К той же компании принадлежали и две-три клептоманки, которые прятали под мантильи и уносили все, что попадалось под руку, к большому неудовольствию прислуги.
Некоторых моих пациентов вообще нельзя было допускать в приемную, и они сидели в библиотеке или в задней комнате под бдительным оком Анны, которая была с ними необычайно терпелива – куда более терпелива, чем я сам. Для экономии времени некоторых из них я принимал в столовой и, завтракая, выслушивал их горестные повествования. Столовая выходила на маленький дворик под лестницей Тринита-деи-Монти, который я превратил в больничку и приют для всяческих животных. Среди них была очаровательная маленькая сова, несомненно, происходившая по прямой линии от совы Минервы. Я нашел ее в полях Кампаньи, полумертвую от голода – у нее было сломано крыло. После того как крыло срослось, я два раза отвозил ее на то место, где нашел, чтобы там отпустить на волю, но оба раза она летела обратно к моему экипажу и садилась мне на плечо, не желая расставаться. С тех пор маленькая сова постоянно сидела на жердочке в углу столовой и с нежностью смотрела на меня своими золотистыми глазами. Она даже перестала спать днем, лишь бы видеть меня. Когда я поглаживал ее пушистое тельце, она блаженно жмурилась и тихонько покусывала мне губы острым маленьким клювом – это был настоящий совиный поцелуй.

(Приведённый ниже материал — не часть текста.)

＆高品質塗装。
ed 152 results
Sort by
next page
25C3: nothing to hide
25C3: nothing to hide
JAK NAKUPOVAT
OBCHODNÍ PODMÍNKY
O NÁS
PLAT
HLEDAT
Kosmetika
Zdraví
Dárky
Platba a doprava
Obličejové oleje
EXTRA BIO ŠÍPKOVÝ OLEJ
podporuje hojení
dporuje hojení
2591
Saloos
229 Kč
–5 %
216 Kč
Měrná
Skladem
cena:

Среди пациенток, допускаемых в столовую, была одна весьма неуравновешенная молодая русская дама, которая доставляла мне много хлопот. Как ни трудно этому поверить, но она воспылала к маленькой птичке такой ревностью и бросала на нее столь злобные взгляды, что я приказал Анне никогда не оставлять их наедине.

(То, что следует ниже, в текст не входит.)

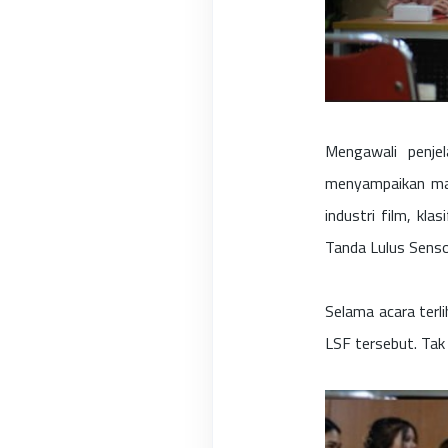
Mengawali penje
menyampaikan mate
industri film, kl
Tanda Lulus Senso
Selama acara ter
LSF tersebut. Tak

Когда однажды я пришел завтракать, Анна сказала, что заходила русская дама и принесла завернутую в бумагу мертвую мышь – она поймала ее у себя в комнате и подумала, что для совы это будет вкусный завтрак. Однако сова была иного мнения: оторвав по совиному обыкновению у мыши голову, она не стала ее есть. Я отнес мышь к английскому аптекарю – в ней было достаточно мышьяка, чтобы убить кошку.
Чтобы доставить удовольствие Джованнине и Розине, я пригласил их отца провести Пасху у нас в Риме. Старик Пакьяле давно уже был большим моим приятелем. В юности он, как и многие каприйцы, занимался добычей кораллов, а после бесчисленных невзгод в конце концов стал муниципальным могильщиком в Анакапри – невыгодная должность в месте, где никто не умирает, пока держится подальше от врачей. Однако и после того, как я взял его и его дочерей в Сан-Микеле, он продолжал упрямо сохранять за собой пост могильщика, питая непонятную склонность к покойникам и погребая их просто с наслаждением.

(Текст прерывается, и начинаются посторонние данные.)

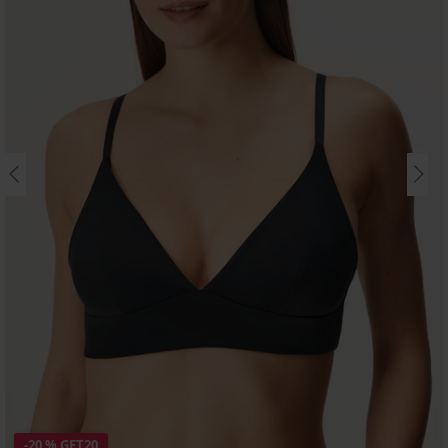
-20 % GET20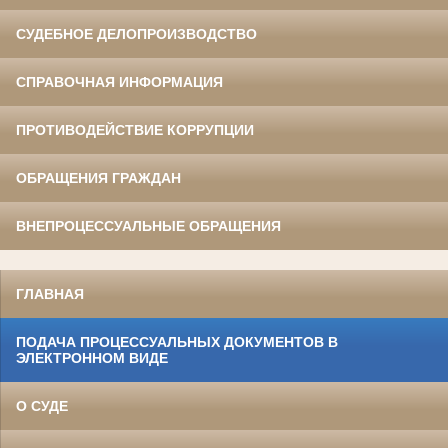
СУДЕБНОЕ ДЕЛОПРОИЗВОДСТВО
СПРАВОЧНАЯ ИНФОРМАЦИЯ
ПРОТИВОДЕЙСТВИЕ КОРРУПЦИИ
ОБРАЩЕНИЯ ГРАЖДАН
ВНЕПРОЦЕССУАЛЬНЫЕ ОБРАЩЕНИЯ
ГЛАВНАЯ
ПОДАЧА ПРОЦЕССУАЛЬНЫХ ДОКУМЕНТОВ В
ЭЛЕКТРОННОМ ВИДЕ
О СУДЕ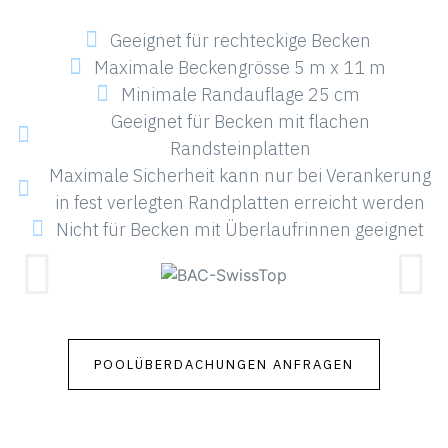
Geeignet für rechteckige Becken
Maximale Beckengrösse 5 m x 11 m
Minimale Randauflage 25 cm
Geeignet für Becken mit flachen
Randsteinplatten
Maximale Sicherheit kann nur bei Verankerung
in fest verlegten Randplatten erreicht werden
Nicht für Becken mit Überlaufrinnen geeignet
POOLÜBERDACHUNGEN ANFRAGEN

В Рим Пакьяле приехал в Страстной четверг. Он был ошеломлен и растерян – он никогда еще не ездил по железной дороге, никогда не видел города, никогда не сидел в коляске. Он вставал на рассвете, в три часа, и выходил на площадь, чтобы умыться в фонтане Бернини под моим окном. Джованни, его коллега с протестантского кладбища, показал ему все кладбища Рима, после чего Пакьяле объявил, что никуда больше ходить не хочет. До конца пребывания в Риме он сидел у окна, выходящего на площадь, а на его голове красовался рыбачий фригийский колпак, который он никогда не снимал. Пакьяле объявил, что лучше площади Испании в Риме все равно ничего нет. В этом я был с ним вполне согласен, но все-таки спросил, почему ему так нравится площадь Испании.
– А тут всегда проходят похоронные процессии, – сказал Пакьяле.
Глава 27. Лето
Весна пришла и ушла; наступило римское лето. Последние иностранцы постепенно исчезали с душных улиц. В опустевших музеях мраморные богини радовались каникулам – им, облаченным лишь в фиговые листочки, жара ничуть не досаждала. Собор Святого Петра дремал под сенью садов Ватикана. Форум и Колизей снова погрузились в призрачные сны.
Джованнина и Розина побледнели, и вид у них был усталый, а розы на шляпе мисс Холл совсем увяли. Мои собаки томились, ища прохлады, а обезьяны под лестницей Тринита-деи-Монти визжали, требуя перемены обстановки. Моя нарядная маленькая яхта ждала в Порто д’Анцио сигнала поднять паруса и отплыть к острову, где был мой дом и где мастро Никола и его три сына взбирались к парапету часовни и высматривали нас на горизонте.